Among those games played in the old city of yore was Tule’langun. Young girls would gather in their neighbourhood parks or playfields and take turns to lift each other on their back and play a literal seesaw. Upon lifting, a player would chant, “Tule’langun?” The other would reply: “Tulaan chas…” The play would instil a sense of collective work-sharing spirit and make kids aware of life’s precarious reality.

[FPK Photo/Amir Bin Rafi.]

Back then, as the situation turned traumatic in Kashmir, some of these plays became living-room fixtures. It used to kill boredom and break the situation-hit routine. Okus-Bukus became a regular play in this new normal—bringing conflict-confined kids together for a playful act. These kids created commotion at about the same time when sparrow roastings and crow departures would signal sundown.

Some of these games would also make these kids nimble-footed. In Tcour Kaar, the kids would scream and create a melee. It was a mock drill of catching thieves on the spur of the moment. “The kid acting as a thief would be then produced before cops and a judge being played by other children,” Zareef says. “The play would itself make kids conscious of roles and laws governing the society.”

One of these plays played in the old city circuit was Zang Taar. The play of rope-and-cross would strengthen reflexes in children. But among all these games, Iram misses Hikkat—huddle—the most.

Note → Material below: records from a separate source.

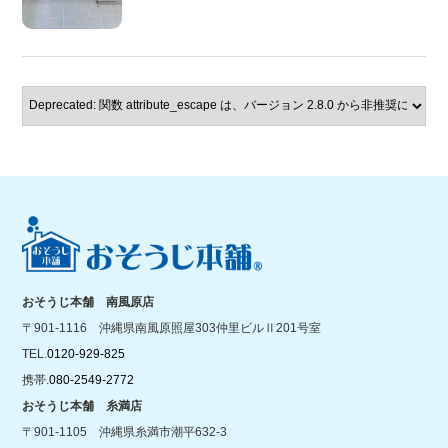
おそうじ本舗 南風原店
〒901-1116 沖縄県南風原照屋303仲里ビルⅡ201号室
TEL.
0120-929-825
携帯.
080-2549-2772
おそうじ本舗 糸満店
〒901-1105 沖縄県糸満市潮平632-3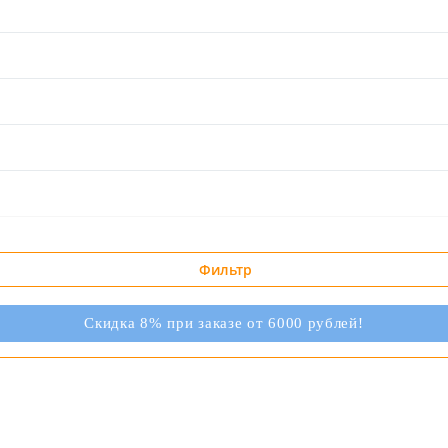
Фильтр
Скидка 8% при заказе от 6000 рублей!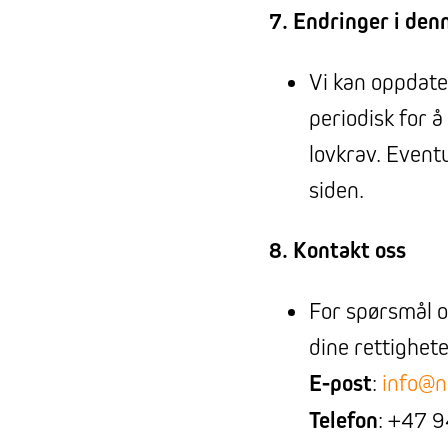
7. Endringer i de
Vi kan oppdat
periodisk for å
lovkrav. Eventu
siden.
8. Kontakt oss
For spørsmål o
dine rettighete
E-post
:
info@n
Telefon
: +47 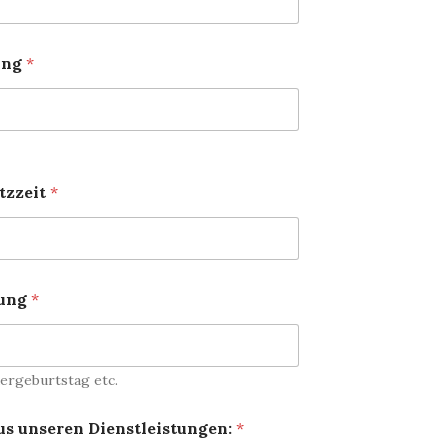
ung
*
tzzeit
*
tung
*
dergeburtstag etc.
aus unseren Dienstleistungen:
*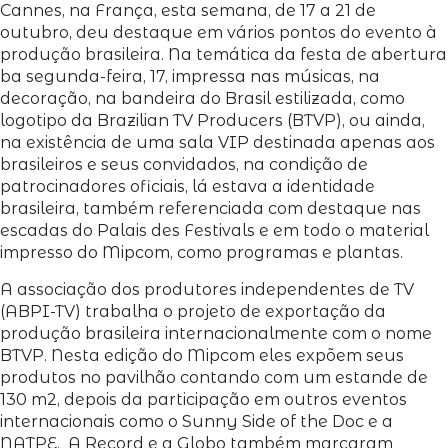
Cannes, na França, esta semana, de 17 a 21 de
outubro, deu destaque em vários pontos do evento à
produção brasileira. Na temática da festa de abertura
ba segunda-feira, 17, impressa nas músicas, na
decoração, na bandeira do Brasil estilizada, como
logotipo da Brazilian TV Producers (BTVP), ou ainda,
na existência de uma sala VIP destinada apenas aos
brasileiros e seus convidados, na condição de
patrocinadores oficiais, lá estava a identidade
brasileira, também referenciada com destaque nas
escadas do Palais des Festivals e em todo o material
impresso do Mipcom, como programas e plantas.
A associação dos produtores independentes de TV
(ABPI-TV) trabalha o projeto de exportação da
produção brasileira internacionalmente com o nome
BTVP. Nesta edição do Mipcom eles expõem seus
produtos no pavilhão contando com um estande de
130 m2, depois da participação em outros eventos
internacionais como o Sunny Side of the Doc e a
NATPE. A Record e a Globo também marcaram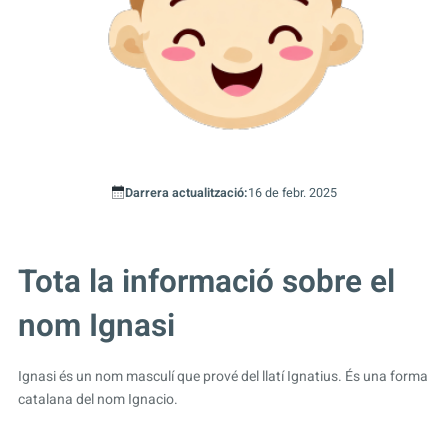
Darrera actualització:
16 de febr. 2025
Tota la informació sobre el
nom Ignasi
Ignasi és un nom masculí que prové del llatí Ignatius. És una forma
catalana del nom Ignacio.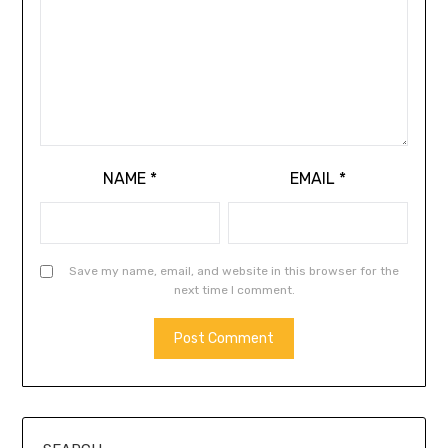
NAME
*
EMAIL
*
Save my name, email, and website in this browser for the
next time I comment.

As a preteen, she would arrive in the abandoned house of her hometown and participate in the play. But 25 years later, the deadly silence has overtaken the courtyard that once resonated with lively voices and vibes. Most of her childhood friends have long left the place. Many old structures are now housing new inmates.

But amid these shifting sands, Iram continues to visit her birthplace as a cultural pilgrim. “I know, I’m not the only one,” she says about her old city ode. “There are many cultural pilgrims like me who often return to their roots to feel some playful past.”